Researcher erases mice's memories
By Tom Corwin| Staff Writer
Thursday, October 23, 2008

It is the stuff of movies -- being able to erase a bad memory while keeping others intact. But members of a team that includes a Medical College of Georgia researcher say they've been able to do just that in specially bred mice.

MCG scientist Joe Z. Tsien cautions, however, that it won't work in people and that clinical treatments are a long way off.

In a study published today in the journal Neuron , Dr. Tsien and collaborators at East China Normal University in Shanghai were able to selectively take out key components of certain memories. They used mice specially bred to have high levels of a mutated enzyme called alpha-CaMKinase II. Those mice perform poorly on memory tests.

But when they're given a chemical that inhibits that enzyme, normal memory function is restored. As researchers manipulated levels of the enzyme at specific times during the memory testing, the mice were able to experience an event normally, to learn, but when they tried to recall it with elevated enzyme levels, the memory failed. Specific aspects could not be recalled later, even when enzyme levels were kept low to restore normal memory functions.
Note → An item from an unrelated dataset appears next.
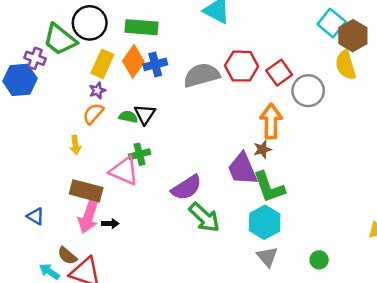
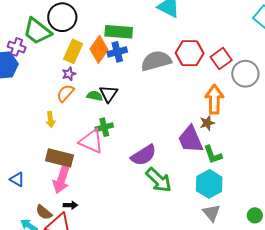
green rectangle: (142, 27) -> (119, 32), moved
green L-shape: (269, 187) -> (213, 155), size x0.7
black arrow: (110, 224) -> (70, 205), moved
For example, the mice might be put in a chamber where a low tone is played and then they are given a mild foot shock. This test creates two types of memory -- a contextual memory tied to a place or location and a cued memory tied to the sound. When returned a day later or a month later, normal mice would show a fear response to the chamber and to the tone. But the specially bred mice who had experienced either the chamber or the tone separately in an altered state wouldn't respond to that part of the scenario, even after normal memory function returned. But they would still recognize the other parts: Those who now don't remember the tone still react to the chamber; and those that don't recognize the chamber react to the tone when they hear it in another room.

"It was very surprising actually," said Dr. Tsien, who heads up the Brain and Behavioral Discovery Institute at MCG. "You can actually erase one kind of memory while preserving the other. These are the same kind of memory but different aspects. You can go in there and actually selectively erase them."

It is theorized that learning increases the linking between certain sets of neurons and retrieving that memory strengthens those bonds, Dr. Tsien said. But when the enzyme is elevated in the transgenic mice during initial recall, the opposite seems to happen, he said.

"Somehow, under the overexpression condition, these connections are weakened by the initiation of the recall of the memory," he said.

Seth D. Norrholm, a fear and anxiety researcher at Emory University, cautioned that it is very difficult to determine whether a memory has truly been erased.

"When you use a term like erasure, it is possible that the memory trace is there at some threshold level that can't be retrieved," said Dr. Norrholm, who was not involved in the research.

Still, "I thought it was a really elegant study," he said. "I would just interpret the results with caution."

Dr. Tsien also urges caution, noting it is not the real-life equivalent of the movie Eternal Sunshine of the Spotless Mind, in which a couple have memories of each other erased.

"It's fun when people joke about that stuff, but I don't think it's possible given the circumstances," Dr. Tsien said. "It's not really possible to achieve this in humans because the memory is such a complex problem. We are barely at the foot of the mountain here."

What the research does do is give them possible pathways to look for other proteins and enzymes that might be affected and might be better targets for drugs, he said.

Reach Tom Corwin at (706) 823-3213 or tom.corwin@augustachronicle.com.

SELECTIVE MEMORY

Medical College of Georgia scientist Joe Z. Tsien has been doing groundbreaking work on precisely how memory works in the brain.

In this study, Dr. Tsien and his collaborators looked at how to interfere and restore learning and memory at precise times during different phases of the memory process, such as learning and recall.

Mice that learned normally during an event, such as being put into a chamber, hearing a tone, then receiving a mild shock, would not react when impaired if they were exposed to the chamber or the tone separately, even when normal function is restored. But if exposed to another aspect of it, such as hearing the tone in another room, that memory was still intact, even though the memory of the chamber is seemingly lost.

Dr. Tsien theorizes that recall, a process that normally strengthens the memory connection between neurons, might actually weaken that connection if memory is impaired upon initial recall, leading to a loss of that memory.